By Jake Dunagan, Ph.D., Director, Governance Futures Lab, IFTF

Every institution we live with — from formal governments to our educational system to family dinner — is a human invention. The world — this invention of ours — should serve us. And yet, it most often feels like we are the ones serving the machine we created. If humans are to survive and thrive into the future, we must rethink how our existing social inventions work, and how to improve them, replace them, or discard them. How do we re-balance our relationships to the social inventions we created?

This intentional re-thinking, re-ordering, and re-designing of our systems of governance is at the core of IFTF’s Governance Futures Lab. It has driven over a decade of initiatives with government agencies, foundations, activists, and civic groups all around the world. Our mission is to catalyze a global movement of social inventors to design better futures.

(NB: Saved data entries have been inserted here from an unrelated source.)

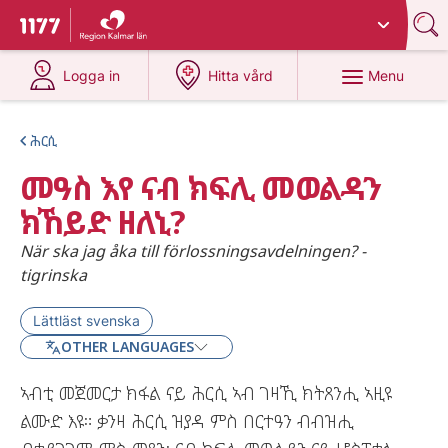
Du har valt region
Kalmar län
.
To start page for 1177
at 1177.se
at 1177.se
Menu
Logga in
Hitta vård
ሕርሲ
መዓስ እየ ናብ ክፍሊ መወልዳን
ክኸይድ ዘለኒ?
När ska jag åka till förlossningsavdelningen? -
tigrinska
Lättläst svenska
OTHER LANGUAGES
ኣብቲ መጀመርታ ክፋል ናይ ሕርሲ ኣብ ገዛኺ ክትጸንሒ ኣዚዩ
ልሙድ እዩ። ቃንዛ ሕርሲ ዝያዳ ምስ በርተዓን ብብዝሒ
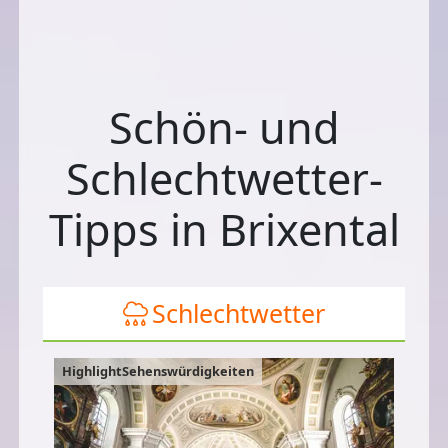
Schön- und
Schlechtwetter-
Tipps in Brixental
Schlechtwetter
HighlightSehenswürdigkeiten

Our most recent endeavor, the Austin Constitutional Convention (ConCon), was held in October 2023 in a lovely setting in the Travis Heights neighborhood of Austin, Texas. The ConCon originated from a provocative prompt: “what if women designed the next constitution?” As the idea evolved, taking in feedback from scholars, activists, journalists, and others, my co-visionaries on this project, Ilana Lipsett and Pam Ryan, and I decided to frame the ConCon as a pilot demonstration of what a more inclusive constitutional design process might yield. This essay, the first of two installments, will describe the event, the political system design process used in the ConCon, and some highlights of the outcomes.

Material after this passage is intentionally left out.